Staff inside DCSI have been passing information and documents to InDaily over the last seven months months.

“Staff at DCSI began to see (the) nightmares and disappointments by the total mismanagement of the concessions system,” they said.

The staff members said attempts to recover the overpaid concessions from eight energy companies and SA Water have failed.

The State Government’s exposure started to be revealed when InDaily revealed last July that the interstate company first hired to fix the database problems, Endpoint Pty Ltd, had gone into liquidation.

One of Endpoint’s former directors and one-third shareholder, Wolfgang Schumacher, later revealed the extent of the “real disaster” that he said “would be an enormous catastrophe for the taxpayer” if it’s not addressed.

“It will end in disaster,” he told InDaily.

Last financial year the DCSI administered $138 million worth of concessions for water, sewer and council rates, electricity, transport charges and various levies.

Concessions on SA Water bills totalled $35 million, council rates $32 million, energy bills $30 million, transport services $31 million and other charges $8 million.

In the five years since the eligibility issues were first raised by the Auditor-General, concessions administered by DCSI have totalled more than $600 million.

“Over a number of years audit reviews of the administration of concessions payments have highlighted areas where controls could be improved,” the Auditor-General wrote in 2008.

In 2009 the department said it had the problem in hand and would fix it that year.

Four years and several million dollars in payments to IT consultants later, the problem remains.

In 2011 the Auditor-General repeated the concerns he had with the ongoing deficiencies in the system and the delays in fixing them.

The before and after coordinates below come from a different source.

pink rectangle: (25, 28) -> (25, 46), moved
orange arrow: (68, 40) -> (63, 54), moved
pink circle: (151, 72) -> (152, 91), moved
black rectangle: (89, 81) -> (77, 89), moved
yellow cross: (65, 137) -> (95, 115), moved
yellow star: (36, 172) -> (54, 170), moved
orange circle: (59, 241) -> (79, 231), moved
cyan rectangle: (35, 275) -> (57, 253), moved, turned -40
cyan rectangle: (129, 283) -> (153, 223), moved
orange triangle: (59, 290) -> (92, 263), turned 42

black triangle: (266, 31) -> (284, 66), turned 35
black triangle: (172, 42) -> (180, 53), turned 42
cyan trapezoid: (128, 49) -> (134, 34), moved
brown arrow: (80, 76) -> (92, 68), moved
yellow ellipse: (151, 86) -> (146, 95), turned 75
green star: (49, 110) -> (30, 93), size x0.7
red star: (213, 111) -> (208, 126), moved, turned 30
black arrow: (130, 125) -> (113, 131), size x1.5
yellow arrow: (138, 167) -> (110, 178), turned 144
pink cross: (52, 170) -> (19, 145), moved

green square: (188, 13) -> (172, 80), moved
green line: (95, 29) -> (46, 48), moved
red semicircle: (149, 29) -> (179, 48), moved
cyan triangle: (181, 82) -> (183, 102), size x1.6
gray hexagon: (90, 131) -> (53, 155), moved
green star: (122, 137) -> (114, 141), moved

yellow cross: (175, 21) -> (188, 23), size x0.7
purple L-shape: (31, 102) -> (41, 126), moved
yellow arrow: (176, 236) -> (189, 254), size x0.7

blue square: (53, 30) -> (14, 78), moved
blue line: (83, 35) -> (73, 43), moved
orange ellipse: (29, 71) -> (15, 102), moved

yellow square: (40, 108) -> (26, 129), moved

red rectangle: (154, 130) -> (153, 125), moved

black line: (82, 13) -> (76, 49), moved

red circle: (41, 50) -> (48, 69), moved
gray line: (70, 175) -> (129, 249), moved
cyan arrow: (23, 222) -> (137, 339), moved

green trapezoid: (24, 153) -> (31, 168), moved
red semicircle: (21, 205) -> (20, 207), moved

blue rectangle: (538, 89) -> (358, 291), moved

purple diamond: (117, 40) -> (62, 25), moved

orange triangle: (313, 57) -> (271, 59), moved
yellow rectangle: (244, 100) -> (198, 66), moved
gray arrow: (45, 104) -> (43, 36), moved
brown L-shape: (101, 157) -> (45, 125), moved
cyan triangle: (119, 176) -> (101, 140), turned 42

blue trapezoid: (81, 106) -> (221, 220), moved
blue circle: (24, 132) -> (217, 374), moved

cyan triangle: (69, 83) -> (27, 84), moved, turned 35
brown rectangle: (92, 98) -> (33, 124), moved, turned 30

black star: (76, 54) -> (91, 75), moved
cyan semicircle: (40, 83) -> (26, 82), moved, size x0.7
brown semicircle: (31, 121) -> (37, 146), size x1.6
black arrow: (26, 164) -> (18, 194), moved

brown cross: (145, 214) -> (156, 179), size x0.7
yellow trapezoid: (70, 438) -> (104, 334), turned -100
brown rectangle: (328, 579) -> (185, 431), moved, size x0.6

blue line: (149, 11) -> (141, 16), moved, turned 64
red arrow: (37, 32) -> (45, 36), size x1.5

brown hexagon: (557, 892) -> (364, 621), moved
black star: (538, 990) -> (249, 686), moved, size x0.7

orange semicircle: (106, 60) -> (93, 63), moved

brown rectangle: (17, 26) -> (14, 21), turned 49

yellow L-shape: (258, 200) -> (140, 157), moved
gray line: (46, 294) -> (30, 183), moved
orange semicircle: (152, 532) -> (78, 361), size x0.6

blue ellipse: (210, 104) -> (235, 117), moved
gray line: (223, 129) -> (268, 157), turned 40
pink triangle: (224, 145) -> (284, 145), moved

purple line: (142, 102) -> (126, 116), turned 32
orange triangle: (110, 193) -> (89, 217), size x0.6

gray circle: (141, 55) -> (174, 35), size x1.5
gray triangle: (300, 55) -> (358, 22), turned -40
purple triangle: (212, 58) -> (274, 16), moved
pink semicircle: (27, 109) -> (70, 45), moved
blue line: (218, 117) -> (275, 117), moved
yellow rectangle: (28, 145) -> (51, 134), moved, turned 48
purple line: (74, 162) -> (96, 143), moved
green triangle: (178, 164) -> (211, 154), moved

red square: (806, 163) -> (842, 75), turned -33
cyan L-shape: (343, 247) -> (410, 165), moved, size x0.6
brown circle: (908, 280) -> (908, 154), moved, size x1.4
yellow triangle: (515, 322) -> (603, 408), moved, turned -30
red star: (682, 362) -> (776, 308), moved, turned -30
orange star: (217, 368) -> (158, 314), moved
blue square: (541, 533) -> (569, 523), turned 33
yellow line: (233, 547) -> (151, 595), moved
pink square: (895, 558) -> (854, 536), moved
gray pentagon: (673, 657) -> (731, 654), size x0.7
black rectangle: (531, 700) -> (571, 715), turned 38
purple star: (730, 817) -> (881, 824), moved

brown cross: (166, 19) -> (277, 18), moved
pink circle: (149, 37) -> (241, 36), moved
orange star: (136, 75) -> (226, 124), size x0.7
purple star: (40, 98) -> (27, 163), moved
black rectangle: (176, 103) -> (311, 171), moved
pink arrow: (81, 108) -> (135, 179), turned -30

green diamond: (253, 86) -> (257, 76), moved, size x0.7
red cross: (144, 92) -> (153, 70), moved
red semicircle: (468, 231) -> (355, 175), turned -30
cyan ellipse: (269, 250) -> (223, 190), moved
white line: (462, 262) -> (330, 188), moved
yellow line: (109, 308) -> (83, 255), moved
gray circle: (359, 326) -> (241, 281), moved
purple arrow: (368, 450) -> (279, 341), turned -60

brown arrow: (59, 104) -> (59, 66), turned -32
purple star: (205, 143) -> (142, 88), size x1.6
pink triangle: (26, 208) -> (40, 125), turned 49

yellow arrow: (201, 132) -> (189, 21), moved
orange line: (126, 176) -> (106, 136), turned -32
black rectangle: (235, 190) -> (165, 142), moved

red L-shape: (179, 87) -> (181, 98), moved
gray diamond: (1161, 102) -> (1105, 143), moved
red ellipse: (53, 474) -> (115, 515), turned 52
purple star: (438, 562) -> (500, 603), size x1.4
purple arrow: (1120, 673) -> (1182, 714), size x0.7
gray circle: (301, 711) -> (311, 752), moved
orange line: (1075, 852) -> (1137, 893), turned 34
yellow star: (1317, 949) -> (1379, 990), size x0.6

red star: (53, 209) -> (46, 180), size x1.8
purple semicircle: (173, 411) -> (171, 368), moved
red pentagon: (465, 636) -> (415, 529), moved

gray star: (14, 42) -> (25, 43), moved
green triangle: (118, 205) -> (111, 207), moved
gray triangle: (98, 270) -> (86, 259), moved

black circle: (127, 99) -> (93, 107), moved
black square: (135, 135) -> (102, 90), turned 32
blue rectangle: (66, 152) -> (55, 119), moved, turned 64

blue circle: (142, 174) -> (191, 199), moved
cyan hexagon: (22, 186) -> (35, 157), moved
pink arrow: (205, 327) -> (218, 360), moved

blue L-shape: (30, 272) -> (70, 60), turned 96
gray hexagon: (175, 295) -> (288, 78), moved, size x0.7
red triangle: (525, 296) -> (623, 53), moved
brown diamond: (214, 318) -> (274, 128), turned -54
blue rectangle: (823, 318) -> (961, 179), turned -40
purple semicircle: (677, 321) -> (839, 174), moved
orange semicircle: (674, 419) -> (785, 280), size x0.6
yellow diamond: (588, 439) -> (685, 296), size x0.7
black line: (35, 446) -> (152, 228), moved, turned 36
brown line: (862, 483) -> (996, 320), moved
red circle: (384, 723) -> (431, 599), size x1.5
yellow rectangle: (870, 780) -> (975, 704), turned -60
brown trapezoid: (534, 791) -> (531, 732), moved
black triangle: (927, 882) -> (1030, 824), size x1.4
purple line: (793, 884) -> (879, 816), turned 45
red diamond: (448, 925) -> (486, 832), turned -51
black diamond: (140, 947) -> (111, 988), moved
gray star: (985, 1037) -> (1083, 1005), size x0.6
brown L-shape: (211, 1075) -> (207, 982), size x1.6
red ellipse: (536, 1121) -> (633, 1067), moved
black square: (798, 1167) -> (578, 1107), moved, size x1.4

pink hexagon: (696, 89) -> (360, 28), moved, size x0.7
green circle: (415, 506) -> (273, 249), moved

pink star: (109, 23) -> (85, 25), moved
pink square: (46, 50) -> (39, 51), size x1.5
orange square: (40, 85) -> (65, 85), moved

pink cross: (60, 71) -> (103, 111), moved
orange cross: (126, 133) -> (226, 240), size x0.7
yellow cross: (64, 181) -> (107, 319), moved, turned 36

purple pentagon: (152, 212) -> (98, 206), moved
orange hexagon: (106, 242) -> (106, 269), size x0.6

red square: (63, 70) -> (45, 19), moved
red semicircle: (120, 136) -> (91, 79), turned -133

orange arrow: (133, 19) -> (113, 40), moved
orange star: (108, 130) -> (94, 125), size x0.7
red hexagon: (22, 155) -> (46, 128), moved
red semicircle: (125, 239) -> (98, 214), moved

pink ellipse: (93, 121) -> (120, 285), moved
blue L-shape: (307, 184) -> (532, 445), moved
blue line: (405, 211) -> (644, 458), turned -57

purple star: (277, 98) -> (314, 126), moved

He also raised a separate problem relating to electricity and gas bills.

“The Department has not adjusted the Energy Concessions Scheme for increases in electricity concessions as at July 2010 and July 2011.

“As a result, energy concessions provided by electricity entities do not match those set out in the scheme.”

An audit review in 2011-12 “again found the Department was unable to confirm the concessions provided by service providers (SA Water, Revenue SA and energy providers) were complete and made only to eligible customers”.

The department promised to fix the problem by April 2013, a deadline it has already missed and pushed out to December, which has also passed.